• _Goal of the exercise_
Where a line of the records holds the string "Tous", copy that line.

BEGIN Dataset records

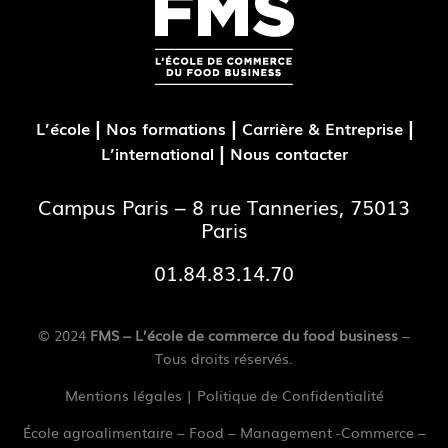
|
|
|
L’école
Nos formations
Carrière & Entreprise
|
L’international
Nous contacter
Campus Paris – 8 rue Tanneries, 75013
Paris
01.84.83.14.70
© 2024
FMS – L’école de commerce du food business
–
Tous droits réservés.
Mentions légales
|
Politique de Confidentialité
École agroalimentaire – Food – Management -Commerce –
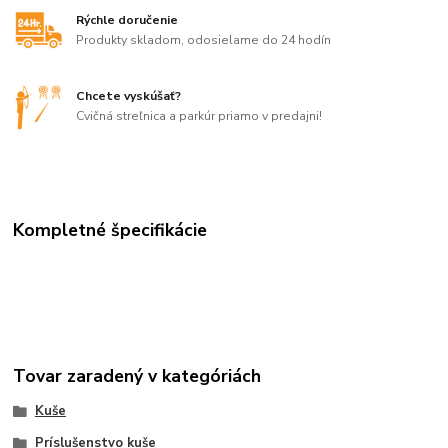
Rýchle doručenie
Produkty skladom, odosielame do 24 hodín
Chcete vyskúšať?
Cvičná streľnica a parkúr priamo v predajni!
Kompletné špecifikácie
Tovar zaradený v kategóriách
Kuše
Príslušenstvo kuše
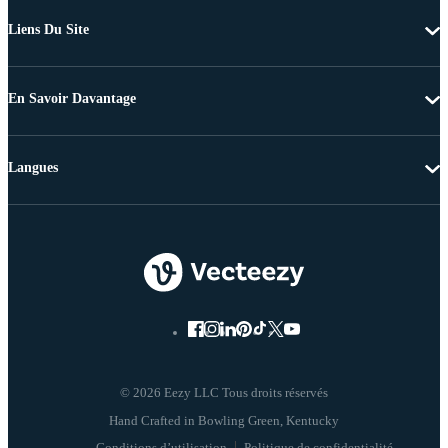
Liens Du Site
En Savoir Davantage
Langues
© 2026 Eezy LLC Tous droits réservés
Conditions d’utilisation
Politique de confidentialité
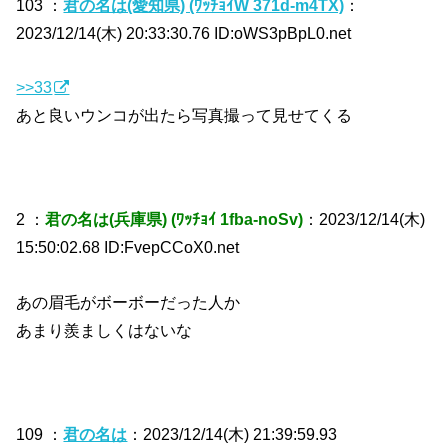
103 ：
君の名は(愛知県) (ﾜｯﾁｮｲW 371d-m4TX)
：
2023/12/14(木) 20:33:30.76 ID:oWS3pBpL0.net
>>33
あと良いウンコが出たら写真撮って見せてくる
2 ：
君の名は(兵庫県) (ﾜｯﾁｮｲ 1fba-noSv)
：2023/12/14(木)
15:50:02.68 ID:FvepCCoX0.net
あの眉毛がボーボーだった人か
あまり羨ましくはないな
109 ：
君の名は
：2023/12/14(木) 21:39:59.93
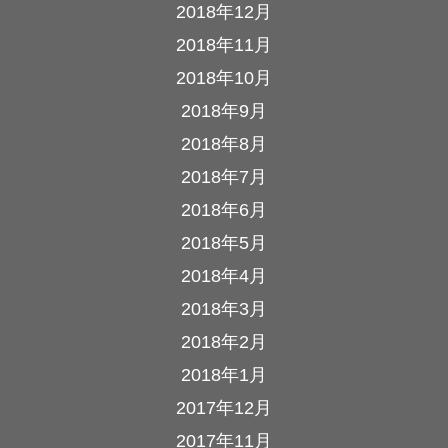
2018年12月
2018年11月
2018年10月
2018年9月
2018年8月
2018年7月
2018年6月
2018年5月
2018年4月
2018年3月
2018年2月
2018年1月
2017年12月
2017年11月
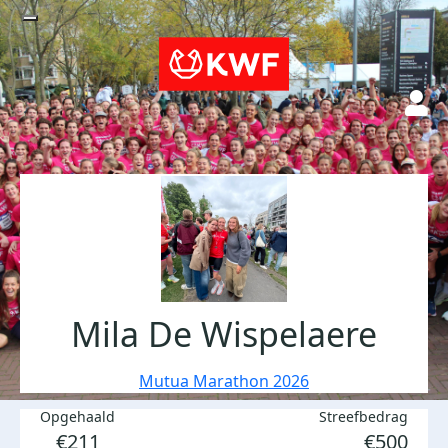
Mila De Wispelaere
Mutua Marathon 2026
Opgehaald
Streefbedrag
€211
€500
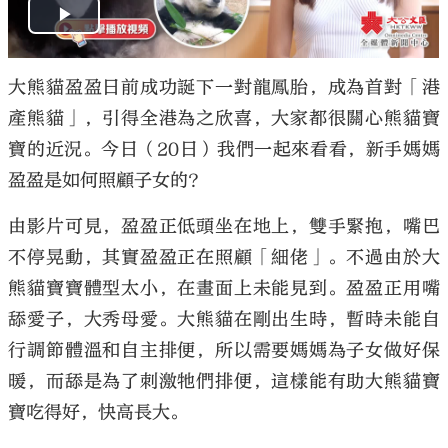
大熊貓盈盈日前成功誕下一對龍鳳胎，成為首對「港
產熊貓」，引得全港為之欣喜，大家都很關心熊貓寶
寶的近況。今日（20日）我們一起來看看，新手媽媽
盈盈是如何照顧子女的？
由影片可見，盈盈正低頭坐在地上，雙手緊抱，嘴巴
不停晃動，其實盈盈正在照顧「細佬」。不過由於大
熊貓寶寶體型太小，在畫面上未能見到。盈盈正用嘴
舔愛子，大秀母愛。大熊貓在剛出生時，暫時未能自
行調節體溫和自主排便，所以需要媽媽為子女做好保
暖，而舔是為了刺激牠們排便，這樣能有助大熊貓寶
寶吃得好，快高長大。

END Dataset records

• _Solved problem_
Tous droits réservés.
© 2026 Eezy LLC Tous droits réservés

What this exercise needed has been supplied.